0
votes

I have developed a hive query that uses lateral views and get_json_object to unpack some json. The query works well enough using a jdbc client (dbvisualizer) but when run as spark sql from a java application, on the same data, it returns nothing.

If I create an array to mimic the expected unpacked json, the query works

array('Plan A','Plan B','Plan C','Plan D')

but if I do the unpacking with this statement it doesn't:

split(regexp_replace(get_json_object('{"product_offer":[{"productName":"Plan A"},{"productName":"Plan B"},{"productName":"Plan C"},{"productName":"Plan D"}]}', '$.product_offer.productName'), '\\[|\\]|"', ''), ',' )

When run individually in dbvisualizer they produce the same output and are equivalent when compared.

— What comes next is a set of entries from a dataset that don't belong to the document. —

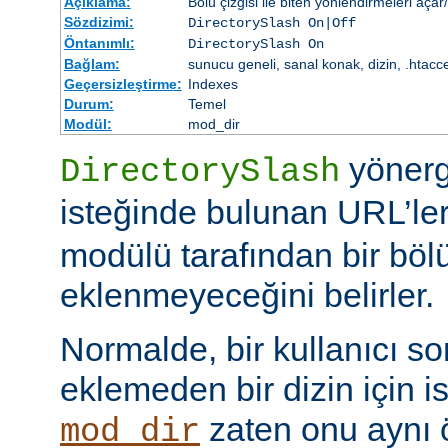
Açıklama:
Bölü çizgisi ile biten yönlendirmeleri açar
Sözdizimi:
DirectorySlash On|Off
Öntanımlı:
DirectorySlash On
Bağlam:
sunucu geneli, sanal konak, dizin, .htacc
Geçersizleştirme:
Indexes
Durum:
Temel
Modül:
mod_dir
yönerge
DirectorySlash
isteğinde bulunan URL’le
modülü tarafından bir bölü
eklenmeyeceğini belirler.
Normalde, bir kullanıcı son
eklemeden bir dizin için i
zaten onu aynı
mod_dir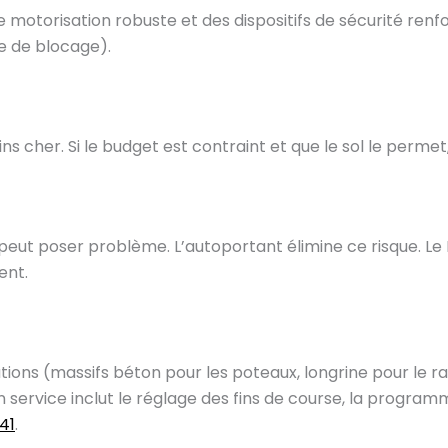
ne motorisation robuste et des dispositifs de sécurité renf
ue de blocage).
s cher. Si le budget est contraint et que le sol le permet,
nt peut poser problème. L’autoportant élimine ce risque.
ent.
ations (massifs béton pour les poteaux, longrine pour le rai
n service inclut le réglage des fins de course, la progr
41
.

This is a cutdown version of the query that works with a test table with one row, escaped for java:

 "SELECT pageid , exp.* , exp2.* , exp3.* from stephen \n" +
   "lateral view outer posexplode( split(regexp_replace(get_json_object('{\"product_offer\":[{\"productName\":\"P lan A\"},{\"productName\":\"Plan B\"},{\"productName\":\"Plan C\"},{\"productName\":\"Plan D\"}]}', '$.product_offer.productName'), '\\\\[|\\\\]|\"', ''), ',' ) )  exp as seqn, product_name\n" +
 "lateral view outer posexplode( array('aaaa','bbb','ccc','ddd'))  exp2 as seqo, product_offer\n" +
 "lateral view outer posexplode( array('Delete','Add','Add','Delete'))  exp3 as seqa, product_action\n" +
 "where (seqn=seqo)\n" +
 "  and (seqn=seqa)\n" 

I am using java 8, hive version '2.2.0 rda840b0f8fa99cab9f004810cd22abc207493cae'

No errors are logged.

1

1 Answers

0
votes

I rewrote the question as enter link description here when I established that get_json_object was misbehaving: the correct path to use to get all the product names is

'$.product_offer[*].productName'